La valeur gravée sur la résistance s’exprime en ohms. Plus elle est basse, plus le courant passe facilement, plus la chauffe est rapide et plus la vapeur est abondante. Une valeur basse consomme aussi beaucoup plus de liquide et vide la batterie plus vite. Au-dessus de 1 ohm, on est en tirage indirect, dit MTL, celui qui reproduit la façon de tirer sur une cigarette. En dessous de 0,5 ohm, on passe en tirage direct, où l’on aspire la vapeur directement dans les poumons.

Valeur Type de tirage Puissance courante Liquide adapté Consommation de liquide
1,0 à 1,6 ohm Indirect serré (MTL) 8 à 14 W 50/50, sels de nicotine, taux élevé 2 à 4 ml par jour
0,6 à 0,8 ohm Indirect aéré 14 à 22 W 50/50 ou 60/40 4 à 6 ml par jour
0,3 à 0,5 ohm Direct restrictif 25 à 40 W 70/30, taux de nicotine bas 6 à 10 ml par jour
0,15 à 0,25 ohm Direct (sub-ohm) 50 à 90 W 70/30 ou plus riche en VG, 3 mg/ml maximum 8 à 15 ml par jour

Ce tableau explique à lui seul la moitié des mauvaises expériences. Un fumeur qui démarre a besoin d’une résistance au-dessus de 1 ohm et d’un liquide en sels de nicotine assez dosé. S’il monte le même liquide à 20 mg/ml sur une résistance sub-ohm, il encaisse en trois bouffées la nicotine prévue pour trente, et il finit avec des vertiges et la nausée. Le sub-ohm se pratique avec des taux bas, autour de 3 mg/ml, et jamais autrement. Rappelons au passage que la réglementation européenne plafonne les liquides nicotinés à 20 mg/ml, les flacons à 10 ml et les réservoirs à 2 ml.

L’amorçage : cinq minutes qui décident de tout

Une résistance neuve a le coton sec. Si vous la montez, remplissez et tirez tout de suite, le fil chauffe un coton à moitié imbibé et le carbonise. C’est irréversible, la résistance est bonne à jeter avant sa première vraie bouffée. L’amorçage évite exactement ça.

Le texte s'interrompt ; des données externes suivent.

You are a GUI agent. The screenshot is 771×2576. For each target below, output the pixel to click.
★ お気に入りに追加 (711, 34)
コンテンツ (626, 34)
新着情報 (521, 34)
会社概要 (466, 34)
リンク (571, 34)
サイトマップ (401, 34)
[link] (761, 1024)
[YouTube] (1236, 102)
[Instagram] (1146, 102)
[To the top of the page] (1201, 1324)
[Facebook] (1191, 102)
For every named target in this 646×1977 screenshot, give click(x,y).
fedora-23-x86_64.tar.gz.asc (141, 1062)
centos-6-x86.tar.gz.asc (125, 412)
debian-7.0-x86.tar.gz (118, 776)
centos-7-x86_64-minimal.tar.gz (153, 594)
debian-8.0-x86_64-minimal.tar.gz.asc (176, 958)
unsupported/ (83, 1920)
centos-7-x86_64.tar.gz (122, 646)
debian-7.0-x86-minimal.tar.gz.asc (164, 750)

  • Déposez quelques gouttes de liquide sur le coton visible par les ouvertures latérales, jusqu’à ce qu’il change de couleur, et deux ou trois gouttes dans la cheminée centrale.
  • Montez la résistance, puis remplissez le réservoir ou la cartouche.
  • Attendez. Cinq minutes pour une grosse résistance à ouvertures larges, dix minutes pour une fine résistance MTL, un peu plus avec un liquide riche en glycérine. Le coton doit être détrempé, pas juste humide.
  • Tirez trois ou quatre fois sans déclencher la chauffe, bouton relâché, pour appeler le liquide dans les fibres.
  • Démarrez au bas de la plage de puissance imprimée sur la résistance, puis montez de un ou deux watts à la fois pendant les premières bouffées.

Sur un pod à cartouche préremplie, le principe tient même s’il n’y a rien à visser : on clipse et on laisse reposer quelques minutes. Deux minutes d’attente valent mieux qu’une cartouche perdue.

Combien de temps tient une résistance

Une à trois semaines. C’est la réponse honnête, et elle recouvre des situations très éloignées les unes des autres. Compter en jours n’a pas beaucoup de sens : ce qui use une résistance, c’est le nombre de millilitres qui sont passés dedans et la nature de ces millilitres. Une résistance MTL encaisse en gros 40 à 60 ml de liquide neutre, une résistance sub-ohm nettement moins parce qu’elle en avale bien davantage chaque jour.

Profil Matériel Liquide Durée constatée
Petit vapoteur, 2 ml par jour Pod ou clearomiseur 1,2 ohm 50/50 fruité ou tabac 2 à 3 semaines
Vapoteur régulier, arômes sucrés Pod 0,8 ohm 50/50 gourmand 5 à 10 jours
Tirage direct, 8 ml par jour Box et résistance 0,2 ohm 70/30 fruité 7 à 12 jours
Tirage direct, liquides pâtissiers Box et résistance 0,2 ohm 70/30 très sucré 3 à 5 jours

La dernière ligne n’est pas une exagération. Un liquide chargé en sucralose caramélise sur le fil à haute température et bouche le mesh en quelques jours. C’est le prix de ces arômes, et personne ne le dit sur l’étiquette.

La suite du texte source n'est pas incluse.